I never really understand this thinking. If a riff is boring then a riff is boring, and if a riff isn't boring then how does guitar and bass playing the same note make it any /more/ boring? I understand the philosophy, but I also understand that for a lot of music, especially metal, the role of the bass is to either provide or strongly reinforce the root note, and if the bass is going off and doing different things for the sake of doing different things, then it loses focus. 

I mean, I agree with you and am planning on implementing a tuning like that just so the bass can go lower when the guitars go higher, but I just never liked the thought of that you have to stray from root notes exactly so many times in an album before your bass work will be considered 'interesting'.

sorry rant.


----------



## TonalArchitect (Nov 27, 2008)

^ I agree. 

Also, I like the unison for really low, octave for everything else. 

Alternatively, maybe harmonize with fifth and fourth intervals, or use other intervals, have a 2nd inversion chord made by the bass (assuming that the guitars are playing fifths). 

So yeah, do something different. Don't be bound to tradition, especially the LOWER IZ HEVIEYER, OKTUV TEH BICH! thing.

I think it would be really interesting to move among the use of unison bass, doubling an octave lower, and harmonizing in non-perfect intervals.


----------



## knuckle_head (Dec 4, 2008)

Kronpox said:


> we ended up tuning the guitars down to Eb instead of F so we decided to not get complicated and just tune the bass down a half step so its 4th string is in unison with the low string on the guitars. We might tune it to drop Ab so when the guitars are on the higher strings the bass can drop down but right now it sounds pretty good as is
> 
> edit; basically it's gaunten's idea a half-step down



You could drop one more half step AND have the bass an octave down if you want to...

If you go to Conklin's site they sell a .195 that is suitable for octave E tuning on a 34" scale bass. There are better ways to do it, but this one is simplest.


----------



## StormEagle42 (Dec 4, 2008)

can someone please tell me how to start a new thread on here?


----------



## TomAwesome (Dec 4, 2008)

StormEagle42 said:


> can someone please tell me how to start a new thread on here?

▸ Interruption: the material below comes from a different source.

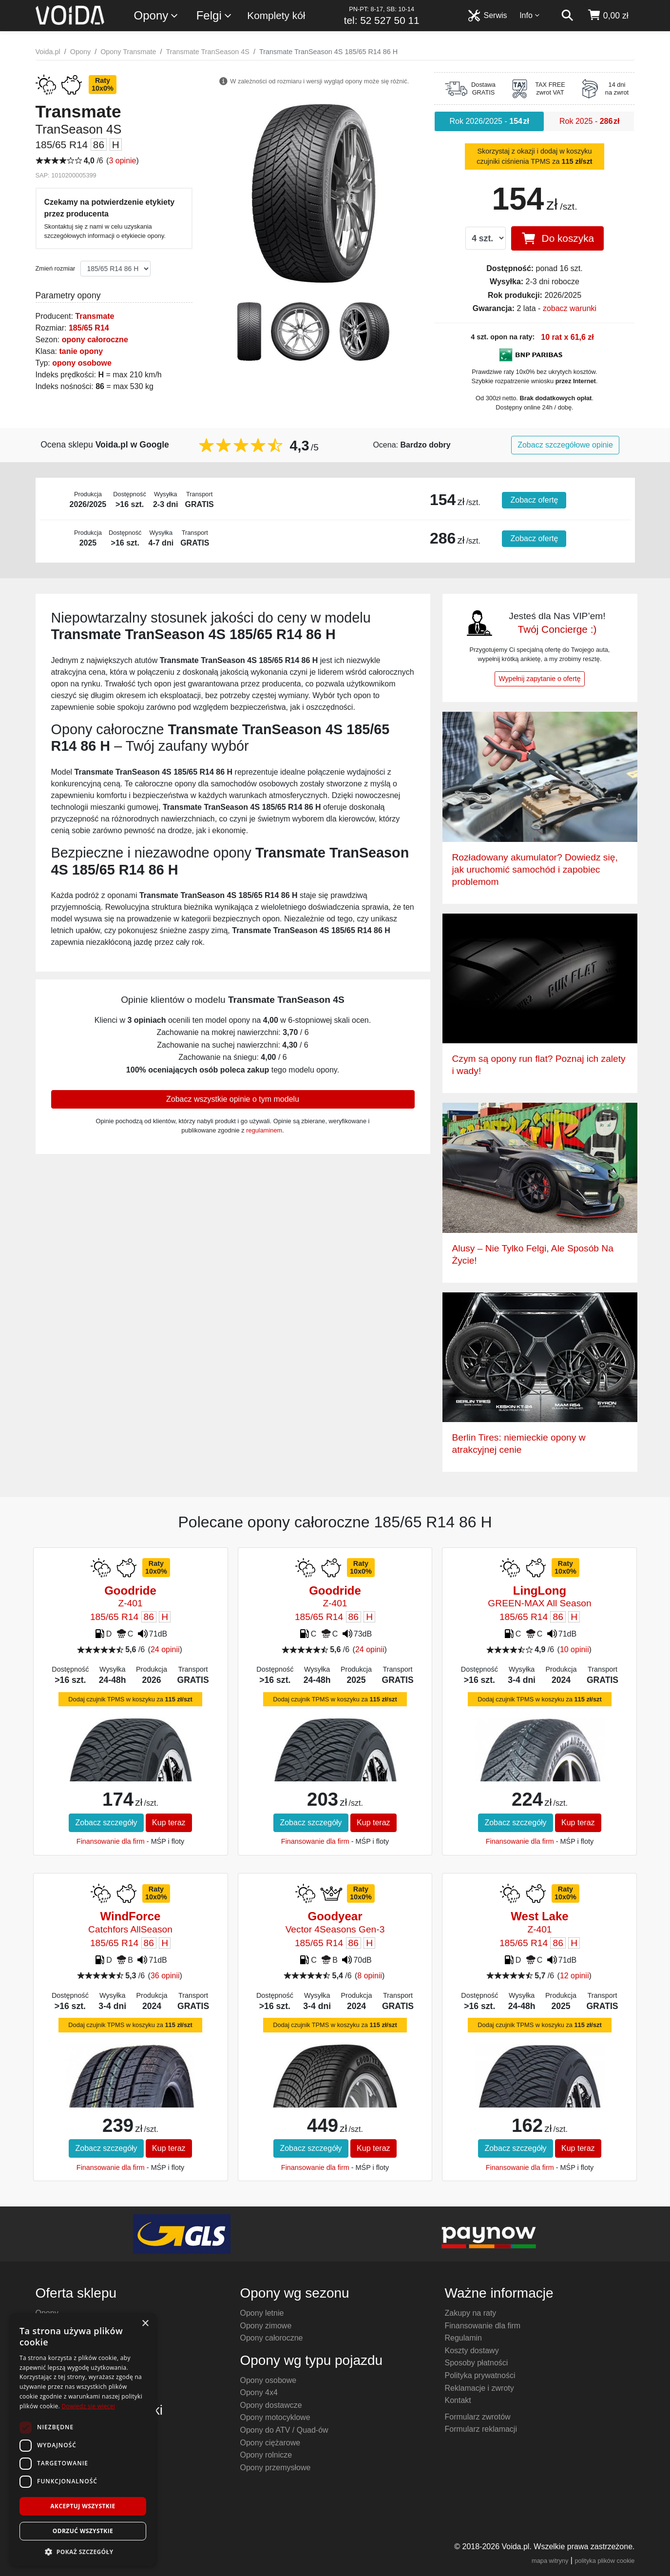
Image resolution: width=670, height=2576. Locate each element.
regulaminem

Go to the forum you want to start a thread in, and click the "New Thread" button.


----------



## StormEagle42 (Dec 4, 2008)

Yay, thx dude, you're the only one that helped me with that. Do you know how to set your default pic? I uploaded a pic to my albums, but I guess it's not my default. Help plz


----------



## TomAwesome (Dec 4, 2008)

You mean your avatar..? It's in the user control panel.


----------



## StormEagle42 (Dec 4, 2008)

Lol thanks again mang.


----------